L’arretramento ha subìto una forte accelerazione sopratutto dopo che la sconfitta delle europee ha reso evidente a tutti ciò che per noi era chiaro fin dal primo giorno, e cioè che non si trattava di fare un po’ di penitenza e poi di rientrare nei “giochi importanti” della politica “importante”, ma di fare un profondo lavoro di ricostruzione politica, teorica, organizzativa, culturale, investendo sui tempi medi e lunghi, assumendo tutte le conseguenze di una rottura politica con la fase precedente che, alla prova dei fatti, quasi nessuno si è sentito di compiere.

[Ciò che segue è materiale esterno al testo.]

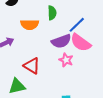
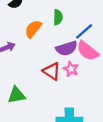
orange semicircle: (30, 25) -> (33, 29), turned 126
red triangle: (32, 66) -> (52, 71), moved

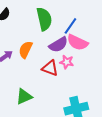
green semicircle: (58, 17) -> (44, 19), size x1.6
orange semicircle: (33, 29) -> (25, 50), moved

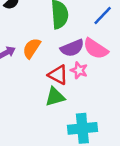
blue line: (70, 26) -> (103, 16), moved
green triangle: (24, 97) -> (55, 97), moved

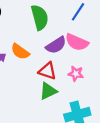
orange semicircle: (32, 48) -> (20, 52), turned -78
pink star: (79, 70) -> (76, 74), moved

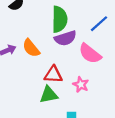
purple semicircle: (56, 45) -> (65, 38), moved
red triangle: (48, 71) -> (53, 75), turned -30

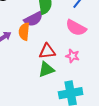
purple semicircle: (65, 38) -> (33, 19), moved
orange semicircle: (31, 48) -> (24, 32), turned 54

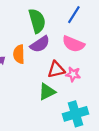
purple semicircle: (33, 19) -> (40, 44), moved
red triangle: (47, 51) -> (56, 70), moved

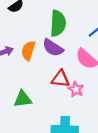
purple semicircle: (40, 44) -> (53, 48), turned 48
green triangle: (47, 92) -> (23, 99), moved

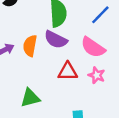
pink star: (76, 89) -> (97, 75), moved

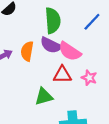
pink semicircle: (93, 47) -> (70, 51), moved
green triangle: (30, 98) -> (44, 97), moved

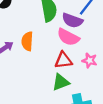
purple semicircle: (51, 45) -> (72, 20), moved
green triangle: (44, 97) -> (61, 82), moved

Scrivete, anche qui non senza ragione: “prevale… la piccola politica, la lotta tra gruppi, l’equilibrismo, il galleggiamento”: permettetecelo, da compagni che parlano sempre a viso aperto: queste parole impietose descrivono alla perfezione l’azione che i due componenti della segreteria nazionale che firmano il vostro testo hanno svolto ormai da molti mesi all’interno del Prc. Non sappiamo se questa lettera preluda a scelte di collocazione diversa nel partito, non è certo compito nostro esortarvi a fare questa o quella scelta. Diciamo solo che secondo noi, dire Chianciano è sconfitta significa che è sconfitto il gruppo dirigente e il quadro politico che ha permesso questo esito. Bisogna dirlo a chiare lettere: ci vuole un altro gruppo dirigente, altri quadri, altre pratiche; di fatto, un altro partito.

Non è vero che il “tempo è scaduto”. Il tempo per chi deve lottare non scade mai, il tempo per chi deve difendere il proprio lavoro, la scuola, i diritti, la dignità della propria esistenza, questo tempo comincia sempre domani mattina. Scaduto è il tempo per le manovrette, i posizionamenti, gli scostamenti millimetrici, gli emendamenti sugli aggettivi e sugli avverbi.